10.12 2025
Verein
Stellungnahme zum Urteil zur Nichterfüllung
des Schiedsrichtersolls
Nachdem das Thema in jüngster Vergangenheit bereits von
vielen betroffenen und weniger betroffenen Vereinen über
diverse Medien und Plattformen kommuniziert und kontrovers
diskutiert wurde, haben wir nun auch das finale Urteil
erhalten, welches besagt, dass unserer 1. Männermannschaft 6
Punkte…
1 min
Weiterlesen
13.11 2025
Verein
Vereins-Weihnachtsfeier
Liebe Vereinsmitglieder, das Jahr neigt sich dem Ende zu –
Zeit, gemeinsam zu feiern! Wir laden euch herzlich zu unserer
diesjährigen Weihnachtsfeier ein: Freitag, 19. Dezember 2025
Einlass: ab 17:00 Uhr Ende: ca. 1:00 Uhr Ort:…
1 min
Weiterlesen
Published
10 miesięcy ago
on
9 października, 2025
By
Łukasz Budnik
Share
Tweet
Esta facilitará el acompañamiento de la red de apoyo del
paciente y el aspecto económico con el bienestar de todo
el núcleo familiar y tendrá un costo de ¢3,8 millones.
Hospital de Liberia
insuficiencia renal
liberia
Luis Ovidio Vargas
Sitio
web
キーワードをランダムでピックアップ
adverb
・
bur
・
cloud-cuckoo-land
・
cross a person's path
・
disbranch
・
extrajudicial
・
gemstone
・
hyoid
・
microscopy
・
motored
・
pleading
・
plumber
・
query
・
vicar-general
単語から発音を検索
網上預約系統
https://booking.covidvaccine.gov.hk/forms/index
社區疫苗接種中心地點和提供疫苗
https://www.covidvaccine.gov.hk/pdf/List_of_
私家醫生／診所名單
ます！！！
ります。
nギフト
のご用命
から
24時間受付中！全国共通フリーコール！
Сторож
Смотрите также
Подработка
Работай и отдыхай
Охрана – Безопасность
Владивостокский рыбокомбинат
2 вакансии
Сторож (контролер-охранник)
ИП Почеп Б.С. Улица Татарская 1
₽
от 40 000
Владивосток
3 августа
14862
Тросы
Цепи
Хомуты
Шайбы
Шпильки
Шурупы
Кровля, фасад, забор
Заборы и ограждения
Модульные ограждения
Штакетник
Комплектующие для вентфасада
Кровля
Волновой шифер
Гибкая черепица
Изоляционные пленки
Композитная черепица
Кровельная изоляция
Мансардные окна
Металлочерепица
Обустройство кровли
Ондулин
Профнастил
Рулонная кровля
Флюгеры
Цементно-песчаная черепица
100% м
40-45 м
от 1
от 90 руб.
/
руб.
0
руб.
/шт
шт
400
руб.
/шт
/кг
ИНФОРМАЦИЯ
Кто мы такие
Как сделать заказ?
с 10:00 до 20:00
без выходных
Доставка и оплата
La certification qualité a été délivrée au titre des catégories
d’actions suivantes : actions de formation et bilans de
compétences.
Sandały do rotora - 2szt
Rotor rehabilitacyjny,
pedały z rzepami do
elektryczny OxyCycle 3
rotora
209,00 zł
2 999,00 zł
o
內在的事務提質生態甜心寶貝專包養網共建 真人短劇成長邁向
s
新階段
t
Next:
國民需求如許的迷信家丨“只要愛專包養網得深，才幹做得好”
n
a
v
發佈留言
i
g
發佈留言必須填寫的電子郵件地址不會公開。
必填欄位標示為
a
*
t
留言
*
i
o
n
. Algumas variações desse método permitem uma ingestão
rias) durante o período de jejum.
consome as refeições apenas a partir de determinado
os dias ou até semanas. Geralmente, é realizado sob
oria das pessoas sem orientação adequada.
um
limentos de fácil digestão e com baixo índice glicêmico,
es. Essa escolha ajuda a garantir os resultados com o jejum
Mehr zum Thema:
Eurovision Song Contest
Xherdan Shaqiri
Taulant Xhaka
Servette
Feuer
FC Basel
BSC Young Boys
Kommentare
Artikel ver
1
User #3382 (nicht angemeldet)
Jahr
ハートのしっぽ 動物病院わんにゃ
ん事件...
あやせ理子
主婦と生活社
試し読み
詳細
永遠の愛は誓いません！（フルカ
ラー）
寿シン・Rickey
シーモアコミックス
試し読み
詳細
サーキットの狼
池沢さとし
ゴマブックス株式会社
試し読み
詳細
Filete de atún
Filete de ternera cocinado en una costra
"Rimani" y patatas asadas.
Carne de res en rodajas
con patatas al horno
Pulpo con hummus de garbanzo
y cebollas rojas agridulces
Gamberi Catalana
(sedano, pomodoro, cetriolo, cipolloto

+++++

**DIRECTIONS**.
Wherever a line in the entries above holds "patatas", copy that line.

**EXPECTED OUTPUT**.
"Rimani" y patatas asadas.
con patatas al horno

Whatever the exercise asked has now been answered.